XLIV. Приблизившись к болгарским пределам, он расположился лагерем в удобном месте[34] и сначала углубился в размышления, а потом принял решение вступить в сражение – дело почти невероятное, вызвавшее сомнения даже у тех, кто тогда был с ним. Ночью он страдал от болезни и едва мог дышать, а с наступлением утра сразу встал, как будто что-то придало ему новые силы, вскочил на коня, крепко уселся в седле и, уверенно управляя лошадью, поскакал, соединяя вместе отряды. Всем окружающим это показалось истинным чудом!
Бегство Алусиана к болгарам
XLV. Еще до начала войны произошло удивительное событие, которое можно сравнить разве что с подвигом императора. Дело в том, что самый приятный из сыновей Аарона, прежнего царя их племени, по имени Алусиан[35], человек доброго нрава, светлого ума и приметного состояния, стал главной причиной победы императора, при этом сам он того не желал и цель имел противоположную. Однако бог, направлявший его, повернул все иначе и обеспечил царю победу.
XLVI. Этот Алусиан не очень-то пришелся по душе императору, в совет доступа не имел и почестями был не избалован; ему было предписано оставаться в своем доме и являться в Византий не иначе, как по царскому повелению[36]. Алусиан был очень раздосадован и недоволен своим положением, но до поры до времени ничего изменить не мог. Когда же он узнал, что его народ из-за отсутствия истинного отпрыска царского рода поставил на царство мнимого и вымышленного наследника, то решился на весьма дерзкое предприятие: позабыв о детях, пренебрегая любовью жены и никого из них не посвятив в свои планы, вместе с несколькими слугами, которых он знал как отчаянных смельчаков, храбро двинулся из дальних восточных краев на запад, а чтобы не быть узнанным и обнаруженным городскими жителями, переоделся с ног до головы, при этом сменил платье и никакой старой одежды на теле не оставил. Таким образом он приобрел вид наемного воина и ушел незамеченным.

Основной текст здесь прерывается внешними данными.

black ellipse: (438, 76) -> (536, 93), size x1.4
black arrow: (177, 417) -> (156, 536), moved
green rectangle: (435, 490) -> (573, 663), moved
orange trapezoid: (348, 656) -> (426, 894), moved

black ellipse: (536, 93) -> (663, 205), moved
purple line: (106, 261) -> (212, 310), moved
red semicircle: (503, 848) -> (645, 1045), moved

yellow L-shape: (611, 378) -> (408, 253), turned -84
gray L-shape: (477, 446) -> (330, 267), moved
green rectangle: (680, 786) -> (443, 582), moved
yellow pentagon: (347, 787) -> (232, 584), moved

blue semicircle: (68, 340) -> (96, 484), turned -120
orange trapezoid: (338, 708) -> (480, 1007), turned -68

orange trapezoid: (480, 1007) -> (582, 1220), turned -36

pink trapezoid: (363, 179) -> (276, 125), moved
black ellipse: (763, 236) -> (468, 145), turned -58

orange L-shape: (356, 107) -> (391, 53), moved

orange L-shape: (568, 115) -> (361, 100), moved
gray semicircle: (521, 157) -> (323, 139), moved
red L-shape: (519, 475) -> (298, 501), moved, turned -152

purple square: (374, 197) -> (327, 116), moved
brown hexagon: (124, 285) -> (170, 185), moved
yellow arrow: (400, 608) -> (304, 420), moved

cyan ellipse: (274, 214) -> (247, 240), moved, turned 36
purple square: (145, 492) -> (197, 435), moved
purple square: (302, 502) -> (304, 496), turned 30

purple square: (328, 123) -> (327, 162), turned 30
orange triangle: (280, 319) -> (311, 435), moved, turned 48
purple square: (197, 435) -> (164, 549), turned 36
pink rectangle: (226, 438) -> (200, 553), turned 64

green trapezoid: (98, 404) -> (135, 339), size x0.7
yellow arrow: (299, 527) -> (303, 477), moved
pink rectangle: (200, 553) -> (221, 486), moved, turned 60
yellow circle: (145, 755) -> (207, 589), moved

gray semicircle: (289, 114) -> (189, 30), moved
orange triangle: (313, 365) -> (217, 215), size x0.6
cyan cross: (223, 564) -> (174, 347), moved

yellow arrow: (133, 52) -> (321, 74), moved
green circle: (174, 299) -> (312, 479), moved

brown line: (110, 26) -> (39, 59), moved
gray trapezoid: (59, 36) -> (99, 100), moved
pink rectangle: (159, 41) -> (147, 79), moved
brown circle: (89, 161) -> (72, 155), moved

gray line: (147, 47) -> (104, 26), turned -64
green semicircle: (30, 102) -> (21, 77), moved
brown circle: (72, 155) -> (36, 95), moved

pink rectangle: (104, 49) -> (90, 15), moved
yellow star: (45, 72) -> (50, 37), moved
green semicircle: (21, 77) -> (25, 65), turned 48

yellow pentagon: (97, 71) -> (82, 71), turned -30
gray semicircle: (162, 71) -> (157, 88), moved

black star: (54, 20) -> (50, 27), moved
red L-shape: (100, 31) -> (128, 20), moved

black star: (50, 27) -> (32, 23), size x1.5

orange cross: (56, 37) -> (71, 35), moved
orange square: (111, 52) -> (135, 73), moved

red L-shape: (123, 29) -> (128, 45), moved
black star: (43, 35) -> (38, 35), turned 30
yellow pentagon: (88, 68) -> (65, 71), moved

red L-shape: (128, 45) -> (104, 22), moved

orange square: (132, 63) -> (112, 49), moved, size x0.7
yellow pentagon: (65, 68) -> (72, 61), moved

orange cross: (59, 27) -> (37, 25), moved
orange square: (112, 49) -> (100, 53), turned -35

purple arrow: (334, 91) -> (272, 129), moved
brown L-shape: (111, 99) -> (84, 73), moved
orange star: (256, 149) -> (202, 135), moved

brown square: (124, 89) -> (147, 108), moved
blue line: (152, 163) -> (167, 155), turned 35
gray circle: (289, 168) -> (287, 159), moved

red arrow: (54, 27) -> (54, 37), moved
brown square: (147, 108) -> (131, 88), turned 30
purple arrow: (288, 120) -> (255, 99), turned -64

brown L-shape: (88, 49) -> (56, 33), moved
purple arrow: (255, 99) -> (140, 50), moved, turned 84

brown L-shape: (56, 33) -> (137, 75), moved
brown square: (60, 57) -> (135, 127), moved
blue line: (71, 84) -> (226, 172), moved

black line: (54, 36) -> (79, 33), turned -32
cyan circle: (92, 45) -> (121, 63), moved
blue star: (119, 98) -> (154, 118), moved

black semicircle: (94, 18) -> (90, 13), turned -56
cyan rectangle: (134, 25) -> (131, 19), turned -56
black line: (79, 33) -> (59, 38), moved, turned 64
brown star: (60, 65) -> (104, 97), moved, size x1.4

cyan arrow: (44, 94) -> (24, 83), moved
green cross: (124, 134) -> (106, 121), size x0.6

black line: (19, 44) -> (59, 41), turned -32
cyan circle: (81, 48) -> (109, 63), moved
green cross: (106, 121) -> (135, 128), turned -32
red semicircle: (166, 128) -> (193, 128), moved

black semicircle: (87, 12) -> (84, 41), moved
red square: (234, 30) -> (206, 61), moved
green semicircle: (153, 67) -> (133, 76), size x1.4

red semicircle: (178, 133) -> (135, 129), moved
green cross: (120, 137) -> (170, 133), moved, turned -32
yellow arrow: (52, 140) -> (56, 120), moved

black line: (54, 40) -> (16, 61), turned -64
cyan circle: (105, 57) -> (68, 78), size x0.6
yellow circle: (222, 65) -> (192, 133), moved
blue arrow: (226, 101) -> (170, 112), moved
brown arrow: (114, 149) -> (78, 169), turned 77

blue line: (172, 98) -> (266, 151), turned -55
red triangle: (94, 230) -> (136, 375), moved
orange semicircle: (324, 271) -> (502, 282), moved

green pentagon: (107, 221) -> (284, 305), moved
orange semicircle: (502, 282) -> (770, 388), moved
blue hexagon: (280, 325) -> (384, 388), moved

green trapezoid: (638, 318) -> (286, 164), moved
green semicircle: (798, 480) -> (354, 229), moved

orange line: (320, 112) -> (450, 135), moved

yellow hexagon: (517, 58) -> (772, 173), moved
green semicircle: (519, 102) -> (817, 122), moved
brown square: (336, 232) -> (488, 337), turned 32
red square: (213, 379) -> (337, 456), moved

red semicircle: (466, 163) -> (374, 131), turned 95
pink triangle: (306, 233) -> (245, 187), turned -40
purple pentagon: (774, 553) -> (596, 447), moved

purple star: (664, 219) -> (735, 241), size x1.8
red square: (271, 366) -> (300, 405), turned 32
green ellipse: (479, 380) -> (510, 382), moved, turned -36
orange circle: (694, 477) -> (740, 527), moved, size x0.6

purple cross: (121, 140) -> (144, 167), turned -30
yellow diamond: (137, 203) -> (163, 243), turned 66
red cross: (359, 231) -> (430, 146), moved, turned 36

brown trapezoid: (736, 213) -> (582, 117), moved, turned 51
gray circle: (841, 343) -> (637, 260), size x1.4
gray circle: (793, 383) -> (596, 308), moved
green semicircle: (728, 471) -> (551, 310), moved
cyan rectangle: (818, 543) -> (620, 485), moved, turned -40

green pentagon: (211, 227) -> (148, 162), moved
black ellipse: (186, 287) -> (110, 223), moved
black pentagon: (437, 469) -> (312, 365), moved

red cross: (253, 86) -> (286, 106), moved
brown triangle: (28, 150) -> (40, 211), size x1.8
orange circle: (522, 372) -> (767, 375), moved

XLVII. Мне рассказывал позже отец моего рассказа[37] (этот человек хорошо знал и очень любил меня): «Он два или три раза подходил ко мне в столице, но ни я и никто другой, к кому он приближался, его не узнали». Избегнул он и недремлющего ока Орфанотрофа и не попался даже ему, хотя его неожиданное исчезновение обеспокоило власти, которые его искали и старались задержать. Затем, если можно так сказать, незаметно для людских глаз он прибыл в болгарскую землю, но не сразу объявился перед всеми, а по очереди приходил то к одному, то к другому, заводил речь об отце, будто о постороннем ему человеке, превозносил его род и мимоходом выяснял, предпочли бы мятежники истинного отпрыска мнимому, если бы вдруг обнаружился какой-нибудь из сыновей Аарона, или же не обратили на него внимания, поскольку всю власть получил уже самозванец.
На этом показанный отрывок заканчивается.